Algorithm Modification to Improve the Kinect’s Performance in Point Cloud Processing

Zhang, M., Zhang, Z., Esche, S. K. & Chassapis, C.
Proceedings of the ASME International Mechanical Engineering Congress and Exposition IMECE'14, Montreal, Canada, November 14 - 20, 2014.

Abstract

Since its introduction in 2010, Microsoft’s Kinect input device for game consoles and computers has shown its great potential in a large number of applications, both in game development and research work. For instance, the Kinect has been employed to capture the users’ skeletons from the point clouds it produces and to subsequently use the estimated postures of the users to control the game processes. The Kinect was originally designed as an input device capable of sensing human motions, and it produces desired results in most skeleton-related applications. Since point clouds can carry much more information than just human postures, the Kinect has also captured the attention of researchers and developers in many other areas. Among the many prototype applications developed so far are for example hand gesture tracking, face scanning, object recognition, classification and motion tracking, 3D surface reconstruction, indoor mapping, etc. Many of these implementations are still in the prototype stages and exhibit a somewhat limited performance. These limitations are mainly caused by the quality of the point clouds generated by the Kinect, which include limited range, high dependency on surface properties, shadowing, low depth accuracy, etc. One of the Kinect’s most significant limitations is the low accuracy and high error associated with its point cloud. The severity of these defects varies with the points’ locations in the Kinect’s camera coordinate system. The available traditional algorithms for processing point clouds are based on the same assumption that input point clouds are perfect and have the same characteristics throughout the entire point cloud.
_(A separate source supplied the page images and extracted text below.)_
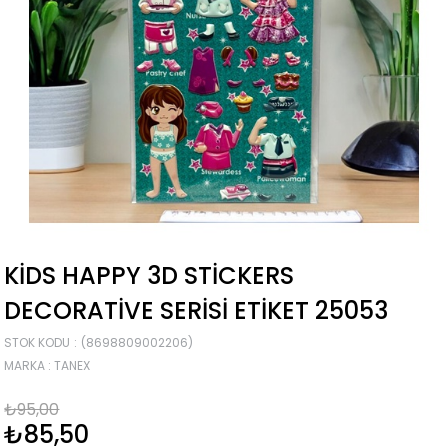
KIDS HAPPY 3D STICKERS
DECORATIVE SERISI ETIKET 25053
STOK KODU
(8698809002206)
MARKA
:
TANEX
₺95,00
₺85,50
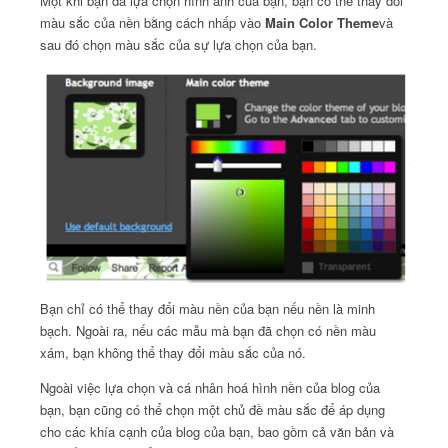
Một khi bạn đã lựa chọn hình ảnh của bạn, bạn có thể thay đổi
màu sắc của nền bằng cách nhấp vào
Main Color Theme
và
sau đó chọn màu sắc của sự lựa chọn của bạn.
Bạn chỉ có thể thay đổi màu nền của bạn nếu nền là minh
bạch.
Ngoài ra, nếu các mẫu mà bạn đã chọn có nền màu
xám, bạn không thể thay đổi màu sắc của nó.
Ngoài việc lựa chọn và cá nhân hoá hình nền của blog của
bạn, bạn cũng có thể chọn một chủ đề màu sắc để áp dụng
cho các khía cạnh của blog của bạn, bao gồm cả văn bản và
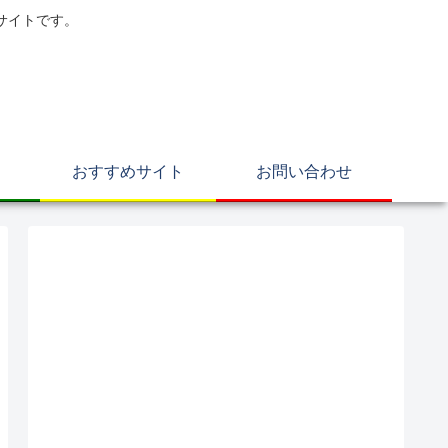
サイトです。
おすすめサイト
お問い合わせ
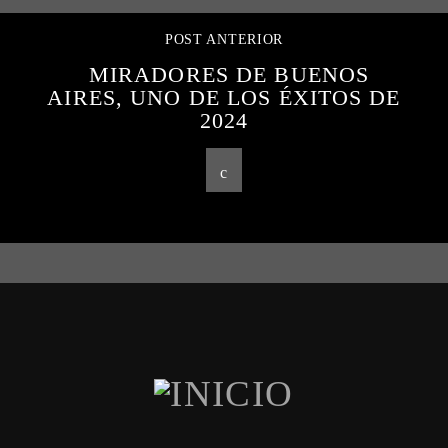
POST ANTERIOR
MIRADORES DE BUENOS
AIRES, UNO DE LOS ÉXITOS DE
2024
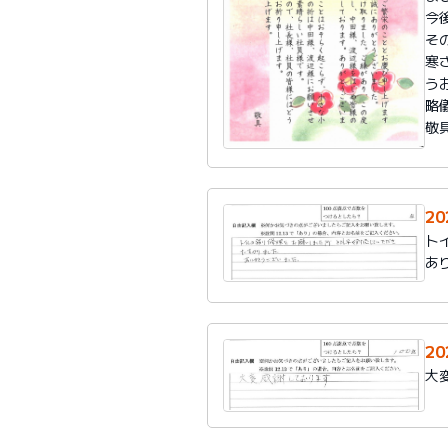
今
そ
寒
う
略
敬
20
ト
あ
20
大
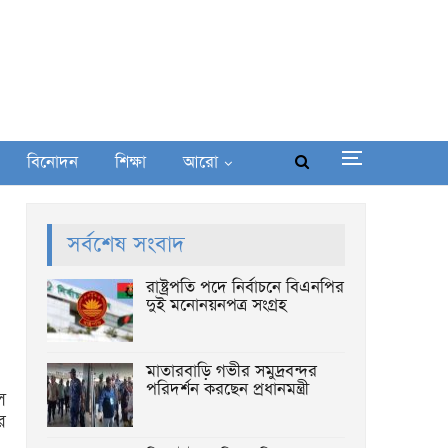
বিনোদন
শিক্ষা
আরো
-
সর্বশেষ সংবাদ
রাষ্ট্রপতি পদে নির্বাচনে বিএনপির
দুই মনোনয়নপত্র সংগ্রহ
মাতারবাড়ি গভীর সমুদ্রবন্দর
পরিদর্শন করছেন প্রধানমন্ত্রী
ল
ে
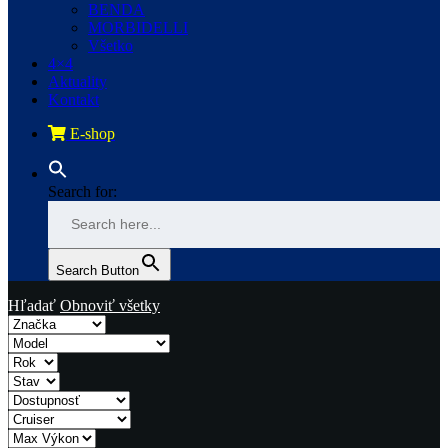
BENDA
MORBIDELLI
Všetko
4×4
Aktuality
Kontakt
E-shop
Search for:
Search Button
Hľadať
Obnoviť všetky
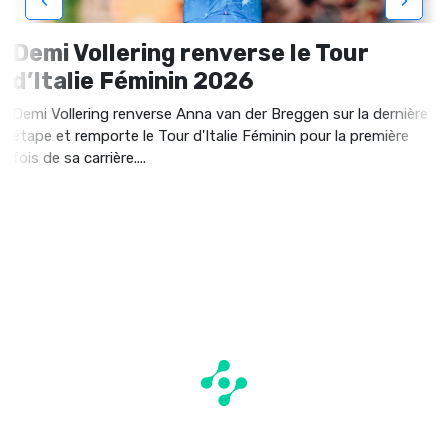
‹
›
Demi Vollering renverse le Tour
d’Italie Féminin 2026
Demi Vollering renverse Anna van der Breggen sur la dernière
étape et remporte le Tour d'Italie Féminin pour la première
fois de sa carrière....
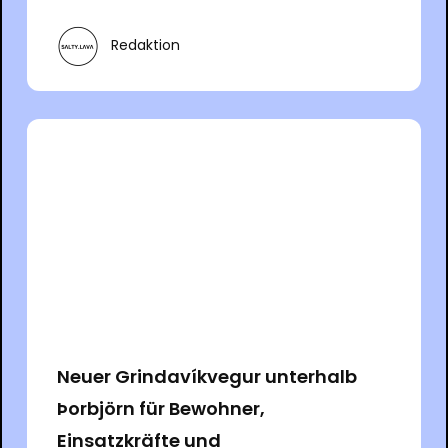
Redaktion
Neuer Grindavíkvegur unterhalb
Þorbjörn für Bewohner,
Einsatzkräfte und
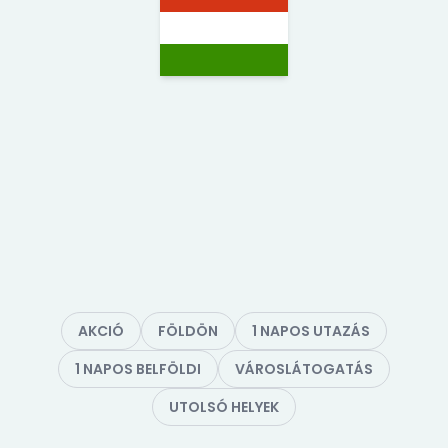
AKCIÓ
FÖLDÖN
1 NAPOS UTAZÁS
1 NAPOS BELFÖLDI
VÁROSLÁTOGATÁS
UTOLSÓ HELYEK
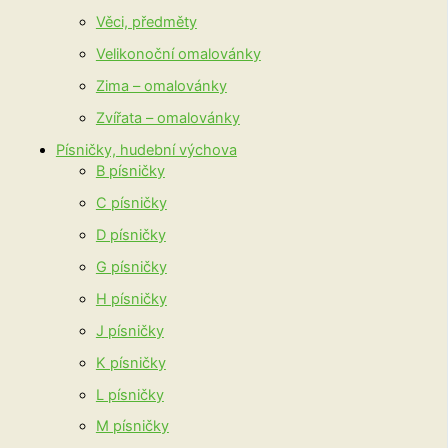
Věci, předměty
Velikonoční omalovánky
Zima – omalovánky
Zvířata – omalovánky
Písničky, hudební výchova
B písničky
C písničky
D písničky
G písničky
H písničky
J písničky
K písničky
L písničky
M písničky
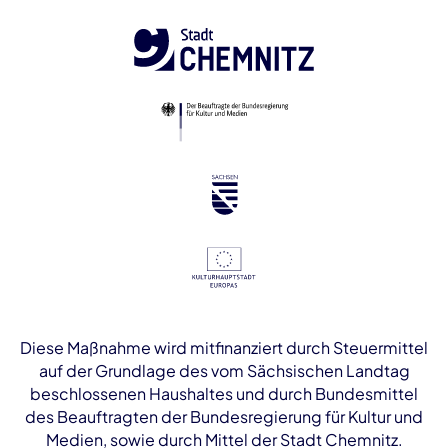
Diese Maßnahme wird mitfinanziert durch Steuermittel
auf der Grundlage des vom Sächsischen Landtag
beschlossenen Haushaltes und durch Bundesmittel
des Beauftragten der Bundesregierung für Kultur und
Medien, sowie durch Mittel der Stadt Chemnitz.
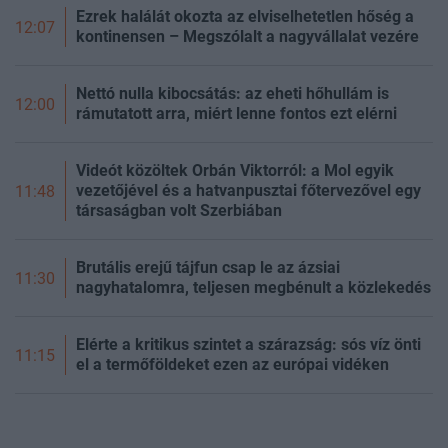
Ezrek halálát okozta az elviselhetetlen hőség a
12:07
kontinensen – Megszólalt a nagyvállalat vezére
Nettó nulla kibocsátás: az eheti hőhullám is
12:00
rámutatott arra, miért lenne fontos ezt elérni
Videót közöltek Orbán Viktorról: a Mol egyik
vezetőjével és a hatvanpusztai főtervezővel egy
11:48
társaságban volt Szerbiában
Brutális erejű tájfun csap le az ázsiai
11:30
nagyhatalomra, teljesen megbénult a közlekedés
Elérte a kritikus szintet a szárazság: sós víz önti
11:15
el a termőföldeket ezen az európai vidéken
In the first part of this paper, the Kinect’s point cloud properties (including resolution, depth accuracy, noise level and error) and their dependency on the point pixel location will be systematically studied. Second, the Kinect’s calibration, both by hardware and software approaches, will be explored and methods for improving the quality of its output point clouds will be identified. Then, modified algorithms adapted to the Kinect’s unique properties will be introduced. This method allows to better judge the output point cloud properties in a quantifiable manner and then to modify traditional computer vision algorithms by adjusting their assumptions regarding the input cloud properties to the actual parameters of the Kinect. Finally, the modified algorithms will be tested in a prototype application. This example will demonstrate that the Kinect’s potential in various application areas increases substantially if its properties are considered in the design of the algorithms for processing the acquired point cloud data.